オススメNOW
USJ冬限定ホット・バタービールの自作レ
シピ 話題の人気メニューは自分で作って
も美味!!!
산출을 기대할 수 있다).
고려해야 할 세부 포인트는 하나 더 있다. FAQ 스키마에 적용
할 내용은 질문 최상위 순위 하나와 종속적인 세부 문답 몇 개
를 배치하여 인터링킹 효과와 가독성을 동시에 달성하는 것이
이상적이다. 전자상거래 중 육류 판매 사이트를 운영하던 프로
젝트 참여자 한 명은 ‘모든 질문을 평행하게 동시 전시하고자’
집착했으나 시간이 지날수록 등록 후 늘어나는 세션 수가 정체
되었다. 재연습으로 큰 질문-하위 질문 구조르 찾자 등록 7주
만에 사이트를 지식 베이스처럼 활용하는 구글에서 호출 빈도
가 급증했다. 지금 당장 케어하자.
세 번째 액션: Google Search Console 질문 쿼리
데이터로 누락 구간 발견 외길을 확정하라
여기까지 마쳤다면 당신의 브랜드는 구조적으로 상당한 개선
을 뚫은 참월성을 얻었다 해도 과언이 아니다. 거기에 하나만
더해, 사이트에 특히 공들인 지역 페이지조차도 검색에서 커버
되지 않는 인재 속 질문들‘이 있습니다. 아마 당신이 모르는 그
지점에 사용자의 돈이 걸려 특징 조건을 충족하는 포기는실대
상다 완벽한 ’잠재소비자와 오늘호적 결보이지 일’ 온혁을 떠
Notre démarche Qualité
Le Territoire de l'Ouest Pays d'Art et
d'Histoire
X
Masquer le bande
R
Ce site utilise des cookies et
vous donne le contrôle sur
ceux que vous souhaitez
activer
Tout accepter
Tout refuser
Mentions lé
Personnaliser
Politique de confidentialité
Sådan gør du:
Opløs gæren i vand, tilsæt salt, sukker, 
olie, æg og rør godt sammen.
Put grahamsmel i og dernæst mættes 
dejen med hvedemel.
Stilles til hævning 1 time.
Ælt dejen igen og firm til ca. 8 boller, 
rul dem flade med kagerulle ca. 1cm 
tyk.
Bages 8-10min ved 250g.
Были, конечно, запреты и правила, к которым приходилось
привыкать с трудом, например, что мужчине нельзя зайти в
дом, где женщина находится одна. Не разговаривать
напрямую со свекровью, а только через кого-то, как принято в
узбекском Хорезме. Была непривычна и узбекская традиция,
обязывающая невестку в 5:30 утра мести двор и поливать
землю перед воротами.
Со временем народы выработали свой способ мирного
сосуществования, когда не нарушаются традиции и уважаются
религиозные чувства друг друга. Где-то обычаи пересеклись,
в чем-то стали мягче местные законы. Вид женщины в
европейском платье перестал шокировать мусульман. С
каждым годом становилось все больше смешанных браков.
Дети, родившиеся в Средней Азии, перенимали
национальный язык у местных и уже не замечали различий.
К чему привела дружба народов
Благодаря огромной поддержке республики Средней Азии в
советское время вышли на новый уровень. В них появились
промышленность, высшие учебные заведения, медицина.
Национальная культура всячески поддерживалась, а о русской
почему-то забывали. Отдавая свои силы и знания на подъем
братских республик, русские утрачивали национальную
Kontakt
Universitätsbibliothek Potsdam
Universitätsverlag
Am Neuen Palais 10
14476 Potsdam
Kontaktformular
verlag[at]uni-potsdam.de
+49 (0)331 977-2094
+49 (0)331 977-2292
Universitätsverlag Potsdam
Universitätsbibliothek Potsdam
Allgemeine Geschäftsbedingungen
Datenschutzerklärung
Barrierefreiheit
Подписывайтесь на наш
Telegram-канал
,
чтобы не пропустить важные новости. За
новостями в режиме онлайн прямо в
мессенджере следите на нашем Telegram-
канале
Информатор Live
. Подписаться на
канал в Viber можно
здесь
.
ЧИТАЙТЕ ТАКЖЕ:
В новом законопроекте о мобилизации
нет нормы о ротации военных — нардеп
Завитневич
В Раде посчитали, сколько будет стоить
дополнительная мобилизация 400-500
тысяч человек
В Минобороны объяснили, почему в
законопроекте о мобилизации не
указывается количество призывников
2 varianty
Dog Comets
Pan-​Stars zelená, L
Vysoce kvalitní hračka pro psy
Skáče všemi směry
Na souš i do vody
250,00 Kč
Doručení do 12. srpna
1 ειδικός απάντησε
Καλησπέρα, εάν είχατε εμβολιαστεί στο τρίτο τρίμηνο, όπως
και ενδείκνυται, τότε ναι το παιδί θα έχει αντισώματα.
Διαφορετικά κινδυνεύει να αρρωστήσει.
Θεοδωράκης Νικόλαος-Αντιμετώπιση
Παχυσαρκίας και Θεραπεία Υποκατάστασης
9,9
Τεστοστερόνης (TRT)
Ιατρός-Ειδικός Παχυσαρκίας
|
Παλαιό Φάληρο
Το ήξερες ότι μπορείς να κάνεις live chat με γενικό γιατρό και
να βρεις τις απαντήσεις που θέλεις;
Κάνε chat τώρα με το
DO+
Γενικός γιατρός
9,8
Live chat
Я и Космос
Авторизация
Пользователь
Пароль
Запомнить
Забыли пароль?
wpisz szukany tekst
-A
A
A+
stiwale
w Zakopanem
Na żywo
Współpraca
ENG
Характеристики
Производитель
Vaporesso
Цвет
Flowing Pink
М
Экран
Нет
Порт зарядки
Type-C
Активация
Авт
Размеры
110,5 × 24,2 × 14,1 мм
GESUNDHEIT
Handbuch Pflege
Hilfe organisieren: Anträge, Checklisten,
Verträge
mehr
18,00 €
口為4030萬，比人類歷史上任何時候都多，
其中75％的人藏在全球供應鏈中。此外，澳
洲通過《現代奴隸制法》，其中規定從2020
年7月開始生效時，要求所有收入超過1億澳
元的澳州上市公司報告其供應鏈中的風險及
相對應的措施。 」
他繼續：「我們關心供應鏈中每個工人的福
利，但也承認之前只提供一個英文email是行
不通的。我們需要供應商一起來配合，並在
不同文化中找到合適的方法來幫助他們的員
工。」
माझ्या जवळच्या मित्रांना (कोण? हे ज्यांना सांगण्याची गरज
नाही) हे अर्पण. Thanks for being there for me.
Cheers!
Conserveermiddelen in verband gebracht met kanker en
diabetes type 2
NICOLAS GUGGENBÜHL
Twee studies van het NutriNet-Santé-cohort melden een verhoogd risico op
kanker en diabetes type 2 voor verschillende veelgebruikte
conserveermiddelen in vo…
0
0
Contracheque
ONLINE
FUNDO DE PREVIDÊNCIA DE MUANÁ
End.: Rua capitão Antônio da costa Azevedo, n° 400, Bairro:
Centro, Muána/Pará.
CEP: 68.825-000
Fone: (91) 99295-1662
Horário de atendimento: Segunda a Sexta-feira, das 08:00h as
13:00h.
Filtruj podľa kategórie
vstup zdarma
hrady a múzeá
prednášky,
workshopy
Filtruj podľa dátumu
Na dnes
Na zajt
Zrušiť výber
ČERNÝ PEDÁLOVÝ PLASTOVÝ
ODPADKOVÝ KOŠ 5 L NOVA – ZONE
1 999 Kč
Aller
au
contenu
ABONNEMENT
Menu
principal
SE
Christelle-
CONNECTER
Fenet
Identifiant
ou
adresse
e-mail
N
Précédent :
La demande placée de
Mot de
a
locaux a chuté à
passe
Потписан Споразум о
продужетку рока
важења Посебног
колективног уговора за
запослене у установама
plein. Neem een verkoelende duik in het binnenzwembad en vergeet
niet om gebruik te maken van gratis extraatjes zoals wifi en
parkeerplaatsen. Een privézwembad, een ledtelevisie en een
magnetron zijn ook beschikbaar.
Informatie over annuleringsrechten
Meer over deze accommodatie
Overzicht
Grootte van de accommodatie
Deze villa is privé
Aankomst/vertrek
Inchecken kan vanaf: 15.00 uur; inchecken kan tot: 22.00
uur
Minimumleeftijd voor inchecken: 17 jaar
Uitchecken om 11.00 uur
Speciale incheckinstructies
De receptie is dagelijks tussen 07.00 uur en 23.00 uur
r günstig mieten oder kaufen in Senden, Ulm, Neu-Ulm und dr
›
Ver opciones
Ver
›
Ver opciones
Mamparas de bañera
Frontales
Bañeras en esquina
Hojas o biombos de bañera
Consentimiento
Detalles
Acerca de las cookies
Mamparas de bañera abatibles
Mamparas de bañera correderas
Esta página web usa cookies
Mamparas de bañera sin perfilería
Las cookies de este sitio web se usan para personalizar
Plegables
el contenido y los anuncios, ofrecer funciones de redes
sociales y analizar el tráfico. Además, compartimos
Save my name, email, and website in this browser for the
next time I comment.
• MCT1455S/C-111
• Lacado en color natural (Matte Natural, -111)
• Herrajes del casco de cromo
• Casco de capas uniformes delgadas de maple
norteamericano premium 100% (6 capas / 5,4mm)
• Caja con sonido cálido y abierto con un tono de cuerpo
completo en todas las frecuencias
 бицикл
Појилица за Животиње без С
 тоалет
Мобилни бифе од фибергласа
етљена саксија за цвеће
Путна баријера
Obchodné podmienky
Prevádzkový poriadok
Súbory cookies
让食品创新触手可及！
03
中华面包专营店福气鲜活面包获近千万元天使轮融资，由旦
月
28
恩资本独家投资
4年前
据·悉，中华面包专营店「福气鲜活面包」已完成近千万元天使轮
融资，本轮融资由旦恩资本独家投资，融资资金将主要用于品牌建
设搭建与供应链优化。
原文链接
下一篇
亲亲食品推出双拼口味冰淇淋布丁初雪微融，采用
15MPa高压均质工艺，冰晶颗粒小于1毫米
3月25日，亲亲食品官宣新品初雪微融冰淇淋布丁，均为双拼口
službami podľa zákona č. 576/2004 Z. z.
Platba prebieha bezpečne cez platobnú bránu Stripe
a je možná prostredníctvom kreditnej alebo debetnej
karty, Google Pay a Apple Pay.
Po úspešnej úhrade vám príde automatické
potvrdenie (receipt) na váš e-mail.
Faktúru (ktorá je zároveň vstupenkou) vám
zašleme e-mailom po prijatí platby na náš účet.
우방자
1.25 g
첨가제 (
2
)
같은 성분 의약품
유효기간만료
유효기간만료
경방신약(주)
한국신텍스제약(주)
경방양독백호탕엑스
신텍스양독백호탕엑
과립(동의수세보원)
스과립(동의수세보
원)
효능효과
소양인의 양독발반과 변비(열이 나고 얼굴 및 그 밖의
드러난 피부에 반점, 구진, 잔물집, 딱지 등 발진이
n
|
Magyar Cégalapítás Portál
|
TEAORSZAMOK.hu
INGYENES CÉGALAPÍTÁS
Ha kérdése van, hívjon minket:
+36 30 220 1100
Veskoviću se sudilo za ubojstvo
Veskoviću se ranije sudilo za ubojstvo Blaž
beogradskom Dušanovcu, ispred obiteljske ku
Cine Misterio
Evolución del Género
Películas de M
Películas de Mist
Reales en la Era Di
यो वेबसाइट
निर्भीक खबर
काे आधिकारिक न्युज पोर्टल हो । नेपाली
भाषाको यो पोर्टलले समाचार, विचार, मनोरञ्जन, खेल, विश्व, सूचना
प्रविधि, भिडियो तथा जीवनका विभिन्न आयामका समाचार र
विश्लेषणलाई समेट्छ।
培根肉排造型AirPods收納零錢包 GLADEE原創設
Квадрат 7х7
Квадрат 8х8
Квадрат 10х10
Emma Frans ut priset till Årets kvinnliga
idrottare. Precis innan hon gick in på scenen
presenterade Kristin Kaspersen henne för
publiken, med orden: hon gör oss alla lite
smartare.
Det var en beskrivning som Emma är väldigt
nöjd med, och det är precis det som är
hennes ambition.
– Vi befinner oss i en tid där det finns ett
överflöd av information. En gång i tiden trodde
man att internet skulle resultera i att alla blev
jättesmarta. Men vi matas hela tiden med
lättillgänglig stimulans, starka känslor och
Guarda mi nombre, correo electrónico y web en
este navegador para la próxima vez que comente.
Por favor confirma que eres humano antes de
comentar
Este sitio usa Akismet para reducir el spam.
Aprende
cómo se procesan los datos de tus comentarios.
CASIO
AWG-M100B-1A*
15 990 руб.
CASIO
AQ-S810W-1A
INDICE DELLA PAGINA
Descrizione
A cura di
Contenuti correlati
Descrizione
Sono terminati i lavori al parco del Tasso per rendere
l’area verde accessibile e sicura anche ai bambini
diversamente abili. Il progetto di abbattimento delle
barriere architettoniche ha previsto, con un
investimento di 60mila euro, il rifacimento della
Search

_WORK TO BE COMPLETED_:
Would you please write out, exactly and with no other lines, the stretch of the listing above from the line containing "Guarda mi nombre, correo electrónico y web en" through the line containing "AQ-S810W-1A"?

_SOLUTION TO THIS PROBLEM_:
Guarda mi nombre, correo electrónico y web en
este navegador para la próxima vez que comente.
Por favor confirma que eres humano antes de
comentar
Este sitio usa Akismet para reducir el spam.
Aprende
cómo se procesan los datos de tus comentarios.
CASIO
AWG-M100B-1A*
15 990 руб.
CASIO
AQ-S810W-1A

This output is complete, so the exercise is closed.